PREFACE WHAT little is known in our communion of the Mozarabic Rite, so called, is generally derived from the genuine erudition of Neale, from what Palmer less accurately tells us, and from an inspection of the material preserved in Migne's Patrologia. It is surprising how little has been wrought out from this field, and with how little success the learned have tried to account for the name itself. To call it "The Gothic Rite," as many do, is very misleading. It is, in its essential and original parts, the ancient Spanish Liturgy, as Neale has lucidly shewn; and it is interesting more especially for two reasons: (I) it is akin to the ancient Gallican Rite, and (2) it so far partakes of an Ephesine spirit, as to be justly styled a link between the usages of East and West.

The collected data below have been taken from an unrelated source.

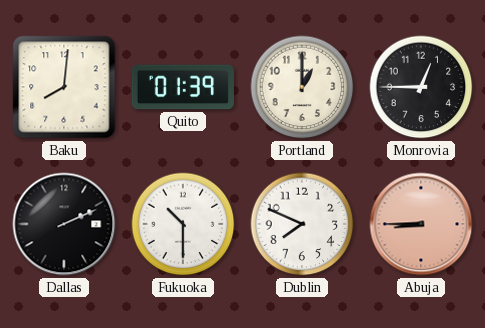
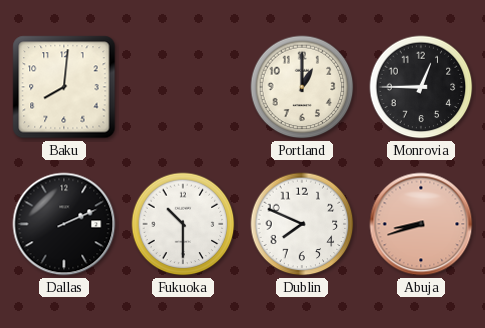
Quito: 01:39 -> none
Abuja: 8:45 -> 8:42
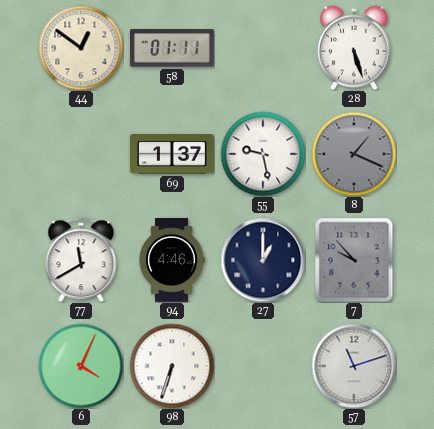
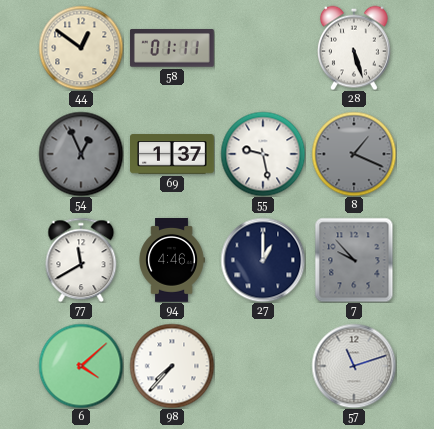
54: none -> 12:56
6: 4:04 -> 4:08
98: 6:33 -> 7:37
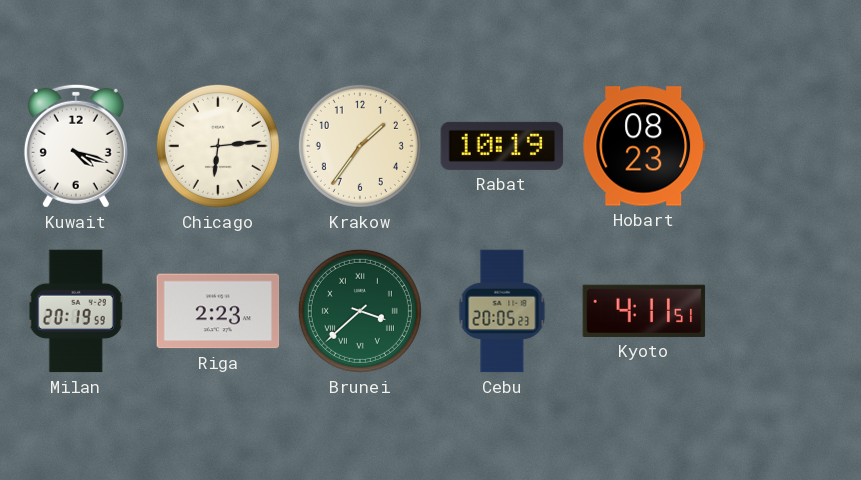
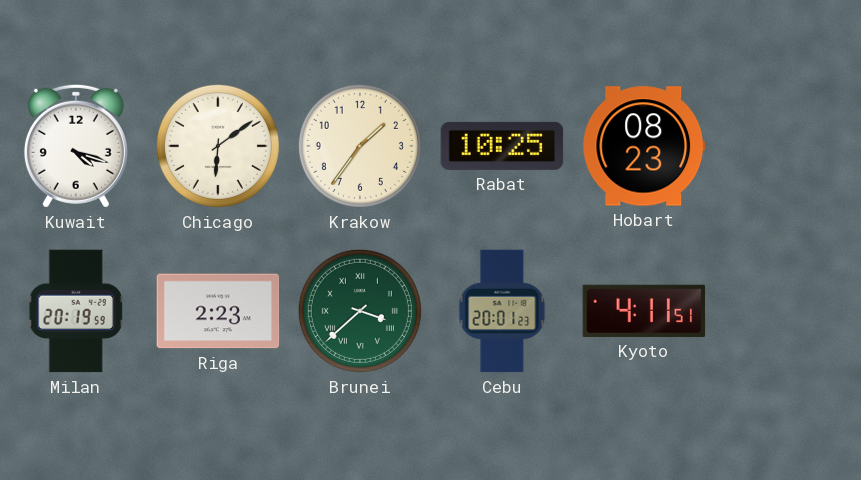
Chicago: 6:14 -> 6:09
Rabat: 10:19 -> 10:25
Cebu: 20:05 -> 20:01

From the time, when, in God's Providence, I was called to a place on "the Mexican Commission," it has been my ardent hope and desire to see the attention of the reformed Mexican Church, turned to these ancient sources of her own historic faith; and to induce her divines to use them, precisely as our reformers used the old Anglican offices, in renewing the Primitive Worship and its simply but sublime ceremonial. Whatever concession have been made pro tempore to present exigencies and difficulties, I am justified by the Reports, now published, in saying that the Commission itself has, over and over again, recognize the principle thus expressed, and cherishes the hope that it will yet be accepted by the Mexican "Old Catholics" as their true policy, on every account; but, also, as due to the terms of their "Covenant" with our Catholic and Apostolic Church. We have no right to impose on them our convictions, however; and we must wait till the Holy Spirit, whose presence and power are so evidently with them, enables them, by study and larger commerce with loving hearts among us, to "work out their own Salvation," in the practical way we suggest.

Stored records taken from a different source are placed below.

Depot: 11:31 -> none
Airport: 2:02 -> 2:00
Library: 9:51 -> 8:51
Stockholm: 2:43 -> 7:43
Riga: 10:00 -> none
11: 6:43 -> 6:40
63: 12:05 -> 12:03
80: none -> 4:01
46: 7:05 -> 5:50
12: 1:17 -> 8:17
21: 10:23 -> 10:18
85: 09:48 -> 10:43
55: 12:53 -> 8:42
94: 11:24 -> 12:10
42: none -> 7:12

Absorbed in the pressing duties of my Episcopate, I have from the first, relied on my beloved brother Dr. Hale, whom I have known and conferred with, from the days of his pupillage, to work in this old mine for me and with me; and I am pleased with this opportunity of thanking him for his unwearied labours, in bringing forth treasures "new and old," from Spanish Antiquity: they are old and primitive in themselves: they are largely new to his brethren.
He has compiled an admirable office for the Holy Eucharist; and a Baptismal Office, also, from such materials; and I trust they may soon see the light, with an introductory Excursus and with the Notes with which he is so capable of enriching the work. The COLLECTS herewith presented are a mere specimen of their Editor's entire work, but they are not an inconsiderable portion of it, and they may, by God's blessing, awaken attention to the subject, and thus promote his ultimate desires and purposes, with which I sympathize, ardently; not only because of my respect for him, but rather because of the importance of the subject to Catholic Reconstruction and Reform in Mexico and elsewhere.

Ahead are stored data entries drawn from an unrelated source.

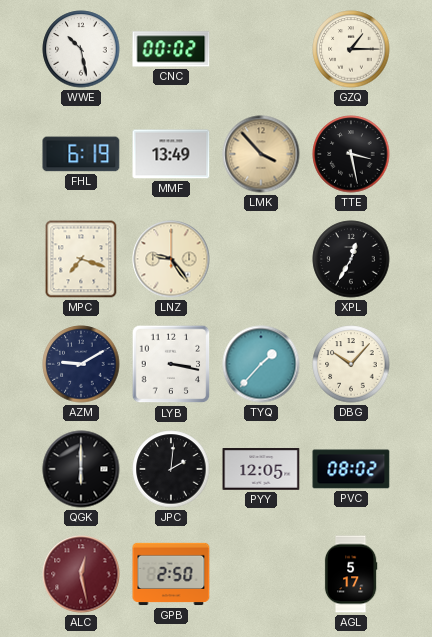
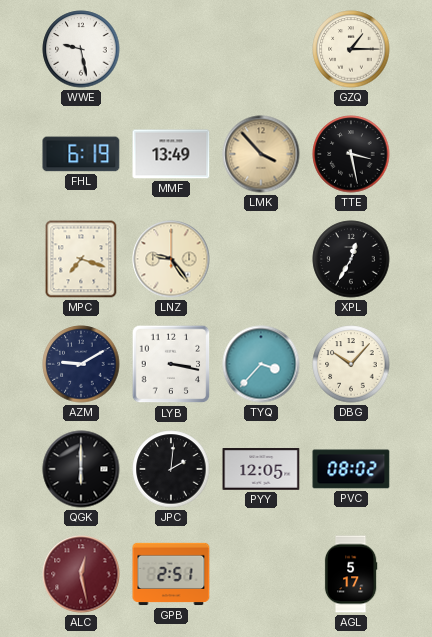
WWE: 10:28 -> 9:28
CNC: 00:02 -> none
TYQ: 1:37 -> 3:37
GPB: 2:50 -> 2:51
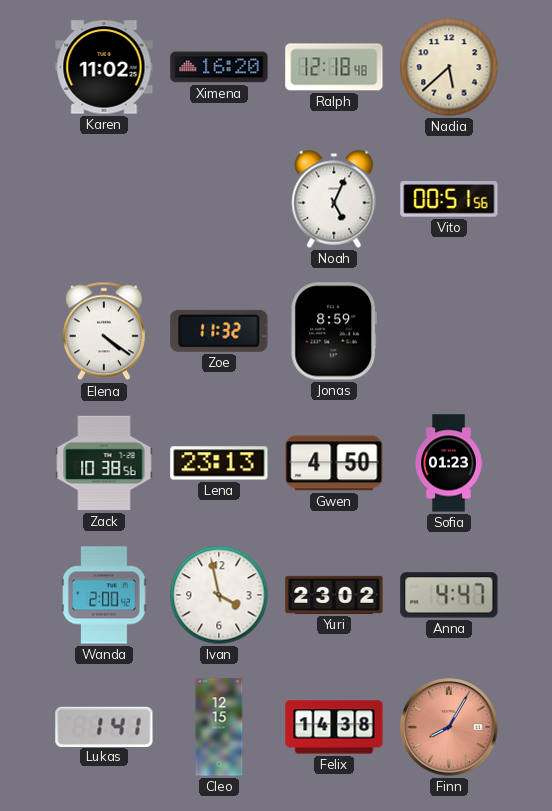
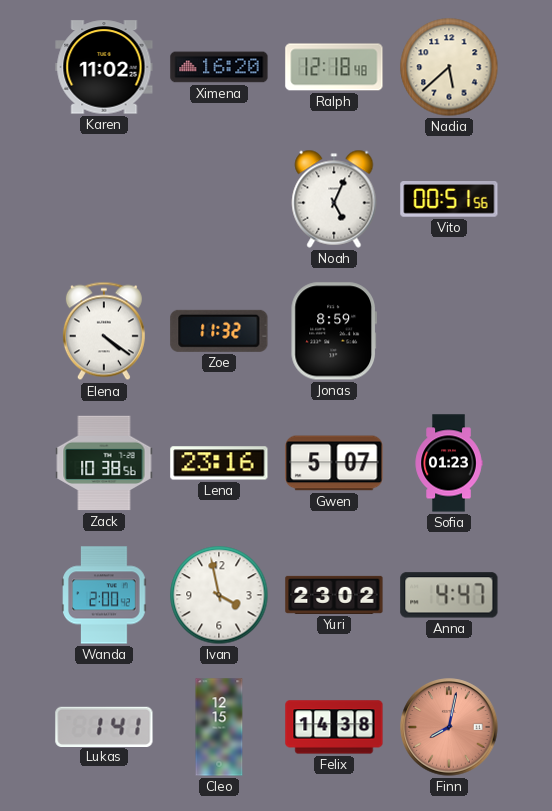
Lena: 23:13 -> 23:16
Gwen: 4:50 -> 5:07
Finn: 8:05 -> 8:02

I have before me the important work of Lorenzana, published in 1770, with the probably design of favouring the introduction of the Old Spanish Rite into Mexico. He had been one of the Canons of the Royal Foundation, in Toledo, which preserved the Ancient Spanish Liturgy (interpolated indeed by Cardinal Ximenes) and was made Archbishop of Mexico. With him, one of his fellow-canons, who had become Bishop of Los Angelos, was a fellow labourer, in the same cause. By the aid of Neale's criticisms, and the general principles of Primitive Worship so admirably expounded by the late Archbishop Freedman, it would not be a difficult task for our Mexican brethren, to make this work of Lorenzana a most useful instrument of influence with their unreformed countrymen.
It is Dr. Hale's idea, and I sincerely share it with him, that the Commission of our own Church, now engaged in Liturgical Inquiry, might not improbably find some material for their labours in the same direction. Nor do I overlook the practical object he has kept in mind, of enriching the devotional resources of pious members of the Church, for their private communings with God, in the fellowship of His Saints.
But, in any case, the labours of Dr. Hale will be most useful to some; and I trust this publication may, by God's blessing, lead to such great results as His blessed Spirit delights to produce, from ventures of faith the most humble and unpretending.
A. CLEVELAND COXE,
Bishop of Western New York.BUFFALO, FEAST OF THE PURIFICATION B.V.M., 1881.